8 thoughts on “Marketing, Morality, and Modern Advertising

  1. Really interesting article here, Rachel. I had never thought of this prospect before: that a company could be doing all the right/transparent things with its actual products, but could lose their rapport with consumers based on their data/privacy/marketing practices. These practices are definitely something that I could see becoming at the core of a company in this digital age.


  2. Great blog Rachel! In the book that I read for Tech Trek, Hooked, the author emphasized the importance of creating simplicity within a product or service. Like you pointed out, having many options distracts consumers and causes them to wait longer before choosing. One company that is great at simplicity is Apple. They only sell a handful of products (iPhone, Mac, Apple Watch, iHome, etc), which makes it easy for consumers to choose. Also, by releasing 1-2 products per year, Apple makes it simple for consumers to choose to buy the latest product. This also allows the Apple product to market for itself, as consumers spread the word about their brand new iPhone or MacBook. Therefore, Apple spends less time and money on paid advertisements and marketing because their products are clear, simple and market for themselves.


  3. Great post! I really liked how you evaluated how the business of marketing has changed because of the availability of data. It seems like today people talk about companies using effective marketing strategies using data, such as placing targeted ads for specific people. But creative advertising choices, such as Madison Reed’s campaign, can still have a big impact as well. It seems like companies who understand how to properly leverage an advantage in both ‘big data’ marketing and creative campaigns that create customer loyalty will be the successful retailers in the future.


  4. I love your take on modern consumerism Rachel! Especially as college students, I feel as if we never have time to go to physical stores, and therefore online advertising is huge in our perception of products. I recently bought new headphones and felt like I needed to do an incredible amount of research for a purchase of less than $100 dollars. Do you think we may have too much choice online? It certainly feels overwhelming at times!


  5. Nice post, Rachel! You make a great point about the sheer number of overwhelming choices available to us now. Branding, ethicality, and customer loyalty definitely play a huge role in the success of companies due to this incredible range of options and potential competitors. You did a great job tying these notions into your presentation on Madison Reed and from the things I’ve learned about that company, they have undeniably built a strong and perpetual customer base. They promote their ethical decisions and the empowerment of women to great success.

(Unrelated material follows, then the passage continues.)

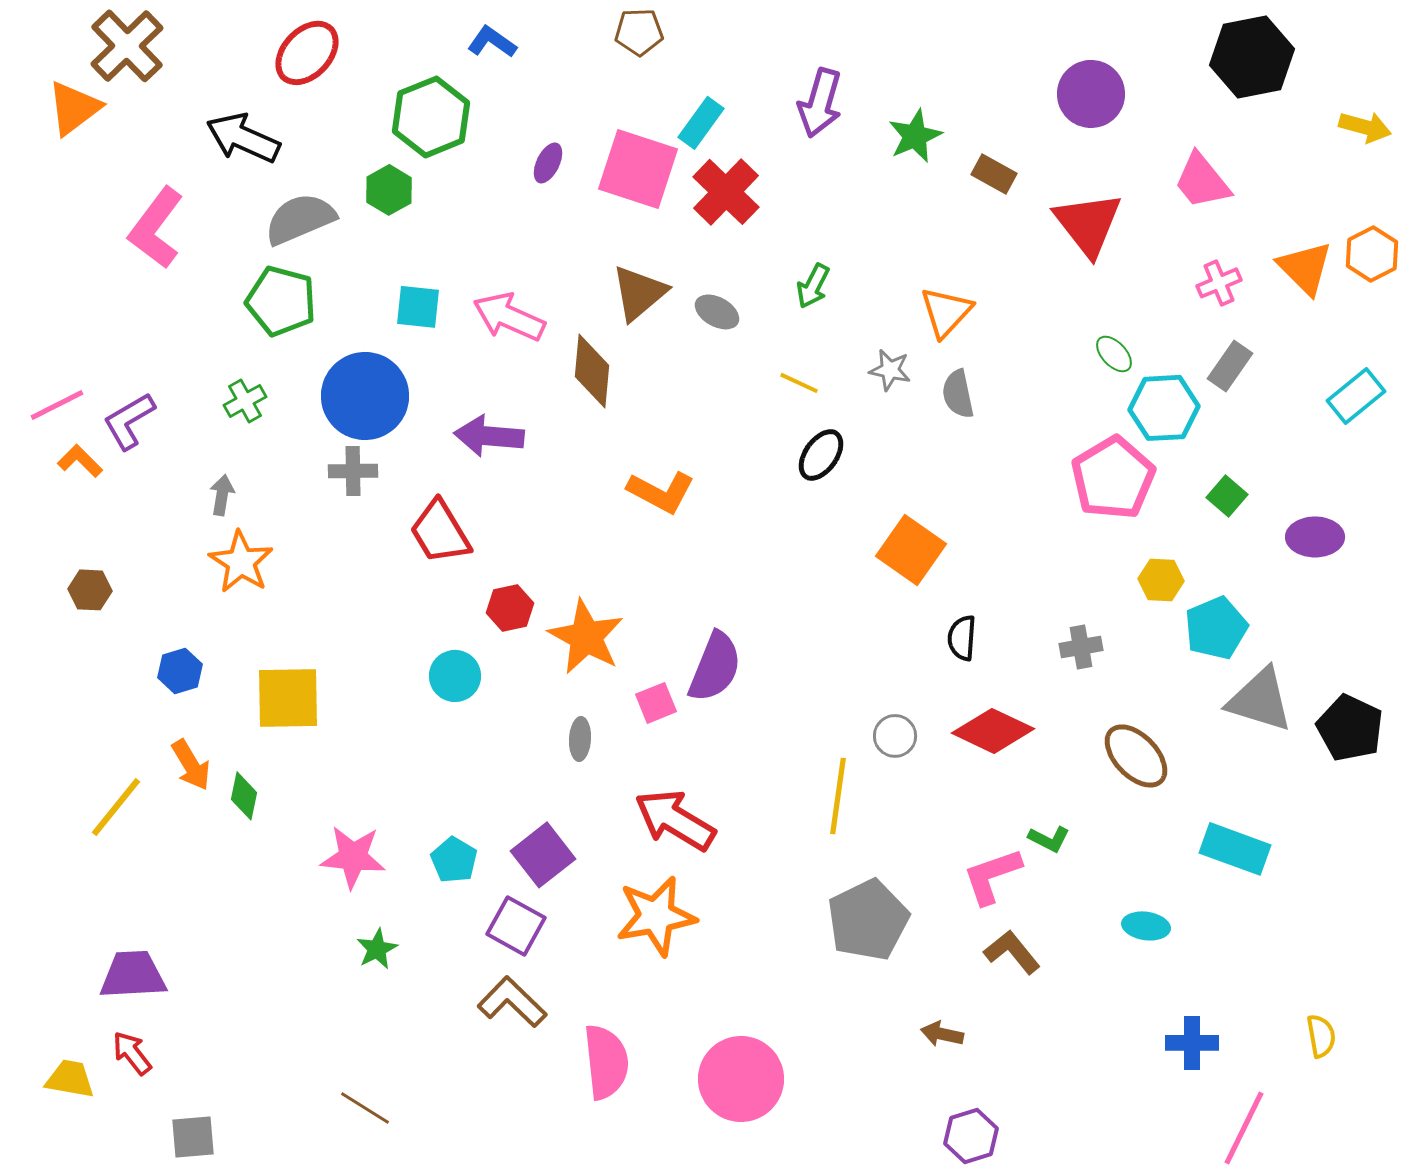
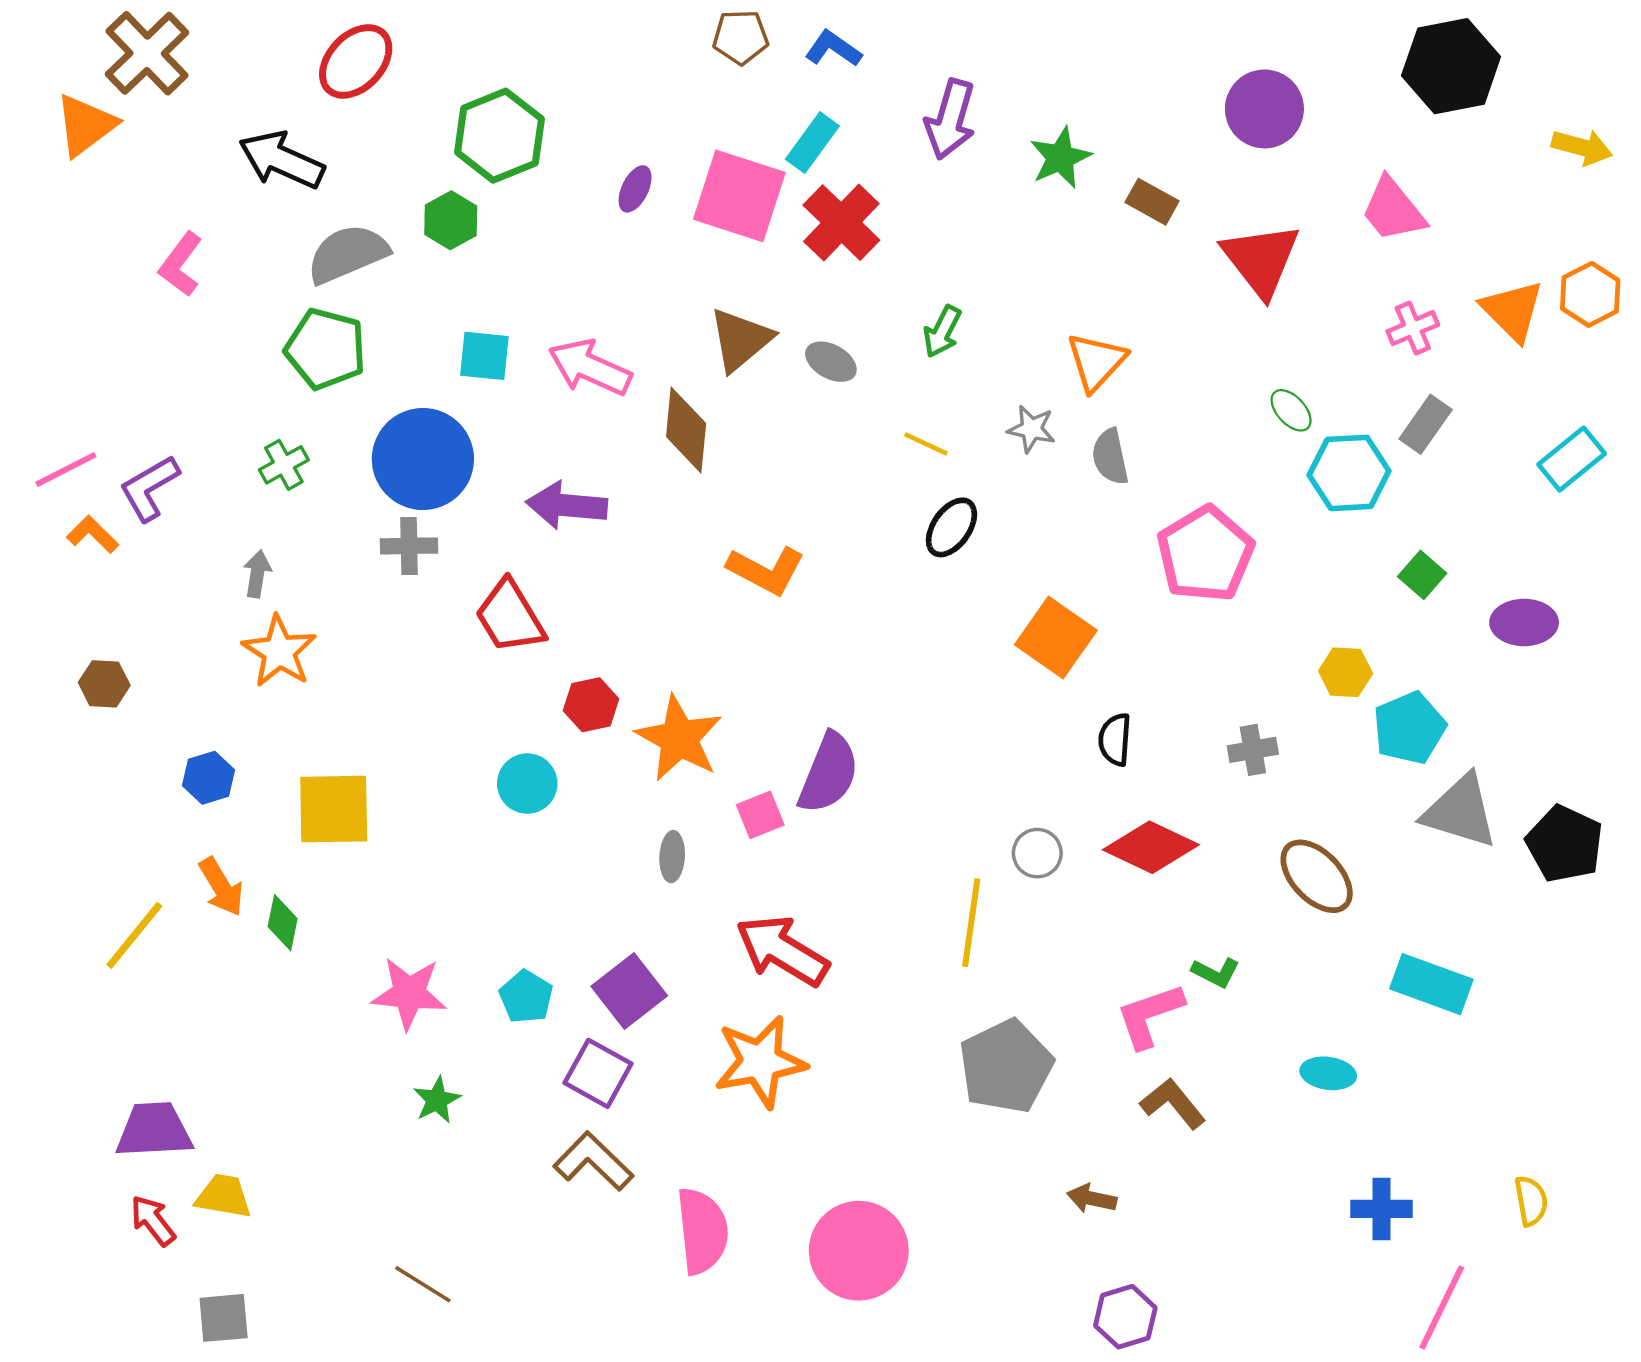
blue L-shape: (492, 42) -> (833, 49), moved
pink L-shape: (156, 228) -> (181, 264), size x0.7
pink pentagon: (1113, 478) -> (1205, 554), moved
yellow trapezoid: (70, 1079) -> (224, 1196), moved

  6. Great post Rachel! When I think about advertising in today’s world, I remember reading from some marketing thing about how it’s less appealing to advertise through television now because people just go on their phones while the ads are on. So now advertising has thus moved much towards optimizing for mobile users. The too many choices story you give is a classic one and one that occurs every time people shop online. I find myself opening like 20 tabs when on amazon all on the same product!


  7. Hi Rachel, I had previously never directly associated data with turning a customer away, yet, given your own experience I was able to relate. There have been countless times that an ad has popped up for the exact product I am looking for and I wonder if this further deters customers away due to a sense of lack of privacy.


  8. Great post Rachel! It’s really interesting how ads are subconsciously aimed to make you buy their product, yet clearly consumer loyalty is the new marketing trend. Switching brands after being invested in a certain product is never easy and customers are all about ease. Madison Reed is definitely doing something right the way they run their campaigns and I’m excited to see where it goes in the future!